And yet, out of a pregnancy which was an ordeal came this human being who is an absolute delight. A human being who, tomorrow, is moving out of my home for the first time.

A mother carries a thousand memories, moments snapped like photographs which spool on a loop, inside the recesses of her mind. There was the way, as a toddler, she’d put her hand to my lips and tell me, “Mommy, don’t sing.” The year she was a tiger, a cat, a ghost at Halloween. That time — and I think she’d proud of this one — when she bit the family dentist. The way she laced up her first pair of ice skates then hit the rink as if she’d been born wearing blades.

There were birthday party manicures and facials. The parade of friends always in and out of our home. Leaning in to hug (and sniff) her when I picked her and some friends up from a school dance and the closing car doors shut the alcohol fumes — as well as her buddies — inside the confines of our car.

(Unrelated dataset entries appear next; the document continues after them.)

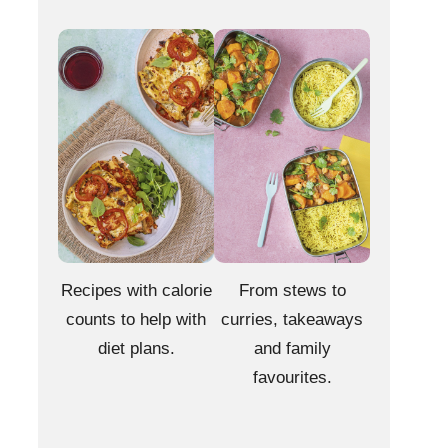
Recipes with calorie
From stews to
counts to help with
curries, takeaways
diet plans.
and family
favourites.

I spent nights lying in bed listening to the sounds of her flute from the bedroom next door. Then there was that band trip I chaperoned, and sitting together by a slow-burning California fireplace while most of the kids went hiking in the rain. The feeling of my heart in my throat with her behind the wheel of my car.

Or, how deeply she loved Ashley, her cat. How it feels to hear her chattering away with the sister she ‘ordered’ in the bedroom they once shared. How intensely, incredibly beautiful she looked in her graduation gown. And how our dog, Lily, has a bark that is Alison’s alone.

When she didn’t care about the flowers the first boy brought her, I knew it was only a matter of time until he was history. But when she said told me I should hire the next one for the store I was managing, I knew he’d be sticking around awhile. And having worked with him, gotten to know him, I am truly happy that my baby girl has chosen so well.

Tomorrow, my baby girl moves out of my home for the very first time. I am delighted for her, but still sentimental enough that this morning on my day off I got up at 6:30 am, just so I could drive her to work one last time. Then I drove around our small town for an hour trying to accept the fact that this stage of my journey with my eldest daughter is ending, thankful, at least, that she is not going far, and that yes, I really do like her guy.

Still, I may have cried.

My sister reminded me that it is a good thing that this beautiful person is ready to move forward. I know that, just like I know she is ready, that this is right. But then I told my sister that today I am balanced on the precipice of denial and intend to spend my day escaping into a world of writing fiction. Because, I said to Carolyn, in fiction nobody grows up or moves away unless I tell them it is okay.

And she said, “Good point, Peter Pan.”